For myself I have Tubbs Wilderness snowshoes that come with ratchet strap in front so I keep the rear strap fixed and once I slide my boot in place I simply push the strap tongue into the ratchet that usually is pretty quick. It seems with MSR EVOs one needs to do a bit more work and I wonder about the best way to make this fast.
 
I also keep the heel set on the current/older model Posilock/Duofit-type bindings. They are definitely a little more work than the Tubbs systems but I feel the benefits of the system outweigh the extra few seconds. FWIW, the next iteration of the Posilock system will be faster. You also won't have to buy screws or cable ties to keep things under control.
 
Thanks for your comments - I will probably do something along the lines you suggest, but perhaps I will try these snowshoes myself first. The sales guy at REI suggested that I get extensions for them and that should work for me. Now, I just need some snow near home!
 
I was out hiking with someone who had a pair of MSR snowshoes with Posilock bindings yesterday. The snowshoes were bought last year and had only used them a few times. before he had a binding fail. The front strap is ratcheted with a split red plastic tab on either side of the strap. Both sides of the tab have to be depressed to release the strap. One of the halves of the tab snapped off. He called MSR and he claimed he has some pushback from MSR that is wasnt a material failure. Eventually they sent him one of the current model redesigned bindings that looks more robust and tried to charge him for it. We used the snowshoes all day in ideal conditions, not icy or rocky. When he got back to the trailhead he discovered that the same tab was broken off on the remaining old binding. The bindings dont fail when the tab breaks off, they just will not release. Since I didn't own them I didn't get a good look but it sure looks as like this double tab arrangement is weak point to look out for. I searched around a bit on the web and have not seen any reports of failures.

Reminds me of the old Denali series of snowshoes that took several years of yearly fixes and upgrades to finally end up with a durable design.
 
I was out hiking with someone who had a pair of MSR snowshoes with Posilock bindings yesterday. The snowshoes were bought last year and had only used them a few times. before he had a binding fail. The front strap is ratcheted with a split red plastic tab on either side of the strap. Both sides of the tab have to be depressed to release the strap. One of the halves of the tab snapped off. He called MSR and he claimed he has some pushback from MSR that is wasnt a material failure. Eventually they sent him one of the current model redesigned bindings that looks more robust and tried to charge him for it. We used the snowshoes all day in ideal conditions, not icy or rocky. When he got back to the trailhead he discovered that the same tab was broken off on the remaining old binding. The bindings dont fail when the tab breaks off, they just will not release. Since I didn't own them I didn't get a good look but it sure looks as like this double tab arrangement is weak point to look out for. I searched around a bit on the web and have not seen any reports of failures.

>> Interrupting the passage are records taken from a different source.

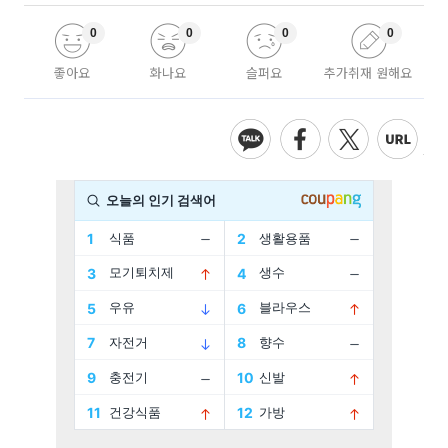
0
0
0
0
좋아요
화나요
슬퍼요
추가취재 원해요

Reminds me of the old Denali series of snowshoes that took several years of yearly fixes and upgrades to finally end up with a durable design.

Those sound like the HyperLink bindings. The posilocks don't have any ratchets on them.

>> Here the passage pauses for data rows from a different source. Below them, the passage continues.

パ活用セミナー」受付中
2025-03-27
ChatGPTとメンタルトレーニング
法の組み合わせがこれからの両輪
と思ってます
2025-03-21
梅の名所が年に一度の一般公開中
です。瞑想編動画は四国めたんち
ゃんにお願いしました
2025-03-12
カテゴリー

Also, note that all Ascent model snowshoes are on closeout right now. If you're happy with the current Posilocks you might want to buy now before things change.
 
If I'm using my leather boots, I find the stakes are not high. I still have Koflachs, and the location of the tip of the plastic boot relative to the pivot point at the end of the snowshoe is important. I like to have them relatively far forward.

So if I'm in plastic boots, I usually have the rear strap already set.


Brian
 
I was using my MSR Denali Ascents the other day and one minute I had two snowshoes and the next I had one snowshoe and one with a binding separated from the snowshoe. There was no trace of the pivot pins. I checked the frame and binding and no damage on either set of holes. I am unsure what failed. I had an official MSR repair kit so I opened it up and pulled out a set of pivots. I then installed them and came to conclusion that installing one in the winter in the woods would be darn close to impossible. The snap rings are very small and have a lot of tension in them. I used a thin knife blade to pry the coils apart to get it to slip on the pivot pin. It took multiple tries and a few launched springs across the room to get them on. The other conclusion is most of the hardware in the kit does not seem to line up with the snowshoe. I know have two functioning snowshoes. I called MSR and they sent me 4 new pins. I also have a pair of Lightning Ascents with the same binding system.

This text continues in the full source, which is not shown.